The EU has built up a considerable reputation for encouraging student mobility in life-long learning. At university, students can take part in educational programmes such as Erasmus. Created in 1987 and since used by over 5 million students, this mobility programme has become a real symbol of Europe. A bilateral agreement made it possible between 2011 and 2013 for young Swiss people to take part in and benefit from the whole range of activities offered by the different exchange and mobility programmes.
The Erasmus+ programme was launched on 1 January 2014 to replace existing programmes such as Lifelong Learning and Youth in Action. Erasmus+ has a budget of EUR 14.8 billion and runs until 2020. Aside from activities encouraging the mobility of students, young people in companies, teachers or trainers, this programme supports cross-border collaboration of various projects and promotes the participation of organisations that are active in the areas of education, higher learning institutions, vocational training and youth.
Bilateral agreements on education, vocational training and youth
After a long period of indirect participation, Switzerland officially took part in the EU education and youth programmes between 2011 and 2013, thanks to bilateral agreements.

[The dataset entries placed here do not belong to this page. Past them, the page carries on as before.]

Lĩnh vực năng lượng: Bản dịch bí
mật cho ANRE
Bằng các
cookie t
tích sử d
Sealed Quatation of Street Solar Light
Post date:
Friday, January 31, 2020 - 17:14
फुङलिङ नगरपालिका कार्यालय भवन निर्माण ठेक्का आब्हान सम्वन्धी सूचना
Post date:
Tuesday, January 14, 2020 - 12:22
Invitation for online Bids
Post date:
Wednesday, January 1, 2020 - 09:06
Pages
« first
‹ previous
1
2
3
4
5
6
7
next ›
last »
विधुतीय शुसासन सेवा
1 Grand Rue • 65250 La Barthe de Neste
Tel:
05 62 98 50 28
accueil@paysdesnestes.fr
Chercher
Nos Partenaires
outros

On 9 February 2014, Swiss voters adopted the popular initiative 'Against mass immigration'. The EU responded by suspending the ongoing negotiations on Swiss association to Erasmus+, and Switzerland thus reverted to partner country status, like other third-party countries. In response to the EU’s actions, the Federal Council adopted a transitional solution for 2014-2017. This transitional solution is based on the project-by-project participation model that Switzerland faced prior to 2011. The Swiss Foundation for the Promotion of Exchanges and Mobility, better known to the public as 'Movetia', has been responsible for implementing the interim measures since 1 January 2017.

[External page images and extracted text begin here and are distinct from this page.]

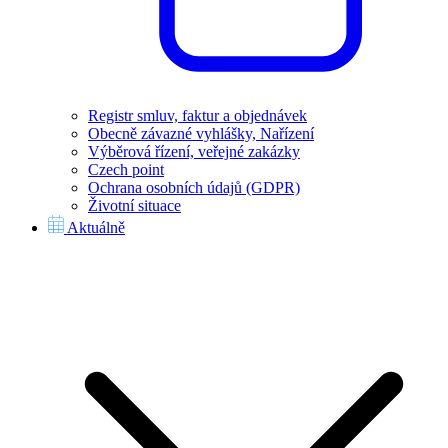
Registr smluv, faktur a objednávek
Obecně závazné vyhlášky, Nařízení
Výběrová řízení, veřejné zakázky
Czech point
Ochrana osobních údajů (GDPR)
Životní situace
Aktuálně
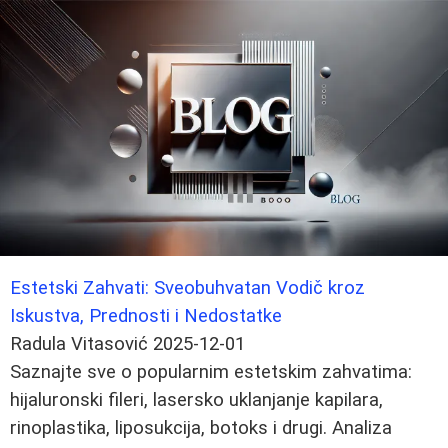
Estetski Zahvati: Sveobuhvatan Vodič kroz
Iskustva, Prednosti i Nedostatke
Radula Vitasović
2025-12-01
Saznajte sve o popularnim estetskim zahvatima:
hijaluronski fileri, lasersko uklanjanje kapilara,
rinoplastika, liposukcija, botoks i drugi. Analiza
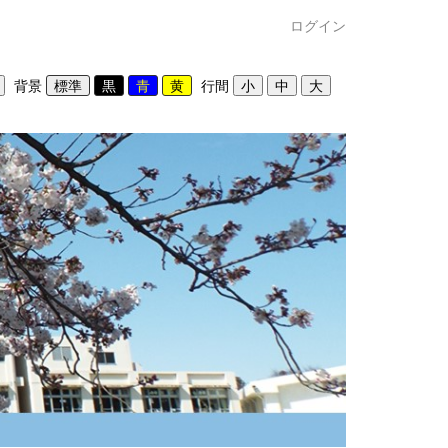
ログイン
背景
行間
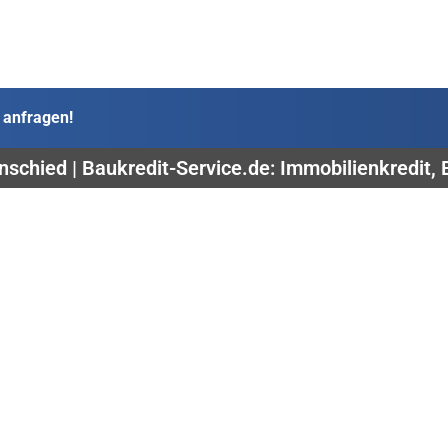
 anfragen!
schied | Baukredit-Service.de: Immobilienkredit,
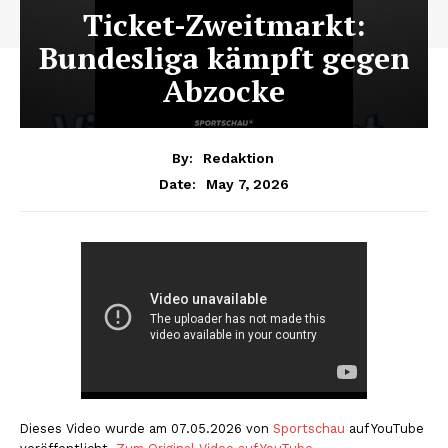
Ticket-Zweitmarkt:
Bundesliga kämpft gegen
Abzocke
By:
Redaktion
May 7, 2026
Date:
Dieses Video wurde am 07.05.2026 von
Sportschau
auf YouTube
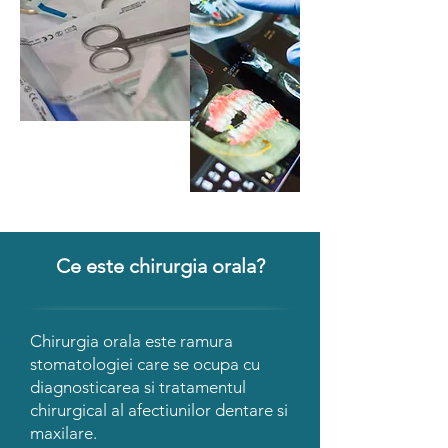
Ce este chirurgia orala?
Chirurgia orala este ramura
stomatologiei care se ocupa cu
diagnosticarea si tratamentul
chirurgical al afectiunilor dentare si
maxilare.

The Federal Council did not consider an association in the period 2018-2020 to be realistic and therefore extended the transitional solution, the so-called Swiss Programme for Erasmus+, until 2020. Switzerland is therefore not a party to the programme, but rather a partner country of Erasmus+. Swiss participation rights are limited to individual projects, with the Swiss Confederation providing direct funding to Swiss parties wishing to partake in these projects. The Federal Council will examine whether Switzerland will participate in the follow-up programme to Erasmus+ as soon as the key outcome indicators will be known.